Saved data entries
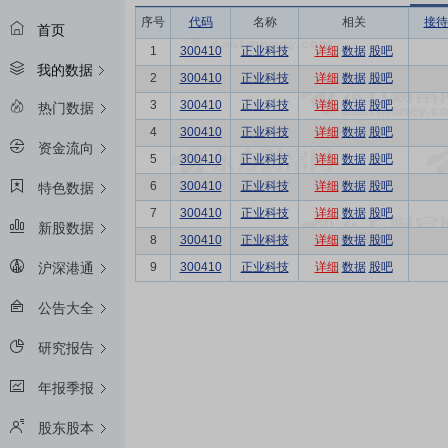
序号
代码
名称
相关
接待
首页
1
300410
正业科技
详细
数据
股吧
我的数据
2
300410
正业科技
详细
数据
股吧
3
300410
正业科技
详细
数据
股吧
热门数据
4
300410
正业科技
详细
数据
股吧
资金流向
5
300410
正业科技
详细
数据
股吧
6
300410
正业科技
详细
数据
股吧
特色数据
7
300410
正业科技
详细
数据
股吧
新股数据
8
300410
正业科技
详细
数据
股吧
9
300410
正业科技
详细
数据
股吧
沪深港通
公告大全
研究报告
年报季报
股东股本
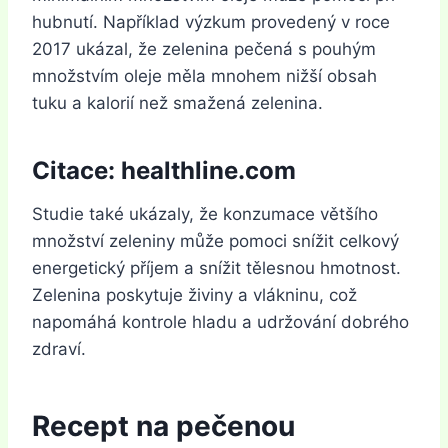
hubnutí. Například výzkum provedený v roce
2017 ukázal, že zelenina pečená s pouhým
množstvím oleje měla mnohem nižší obsah
tuku a kalorií než smažená zelenina.
Citace:
healthline.com
Studie také ukázaly, že konzumace většího
množství zeleniny může pomoci snížit celkový
energetický příjem a snížit tělesnou hmotnost.
Zelenina poskytuje živiny a vlákninu, což
napomáhá kontrole hladu a udržování dobrého
zdraví.
Recept na pečenou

What is expected => Print each entry precisely as written; the pictures stay out.

Result =>
序号
代码
名称
相关
接待
首页
1
300410
正业科技
详细
数据
股吧
我的数据
2
300410
正业科技
详细
数据
股吧
3
300410
正业科技
详细
数据
股吧
热门数据
4
300410
正业科技
详细
数据
股吧
资金流向
5
300410
正业科技
详细
数据
股吧
6
300410
正业科技
详细
数据
股吧
特色数据
7
300410
正业科技
详细
数据
股吧
新股数据
8
300410
正业科技
详细
数据
股吧
9
300410
正业科技
详细
数据
股吧
沪深港通
公告大全
研究报告
年报季报
股东股本
hubnutí. Například výzkum provedený v roce
2017 ukázal, že zelenina pečená s pouhým
množstvím oleje měla mnohem nižší obsah
tuku a kalorií než smažená zelenina.
Citace:
healthline.com
Studie také ukázaly, že konzumace většího
množství zeleniny může pomoci snížit celkový
energetický příjem a snížit tělesnou hmotnost.
Zelenina poskytuje živiny a vlákninu, což
napomáhá kontrole hladu a udržování dobrého
zdraví.
Recept na pečenou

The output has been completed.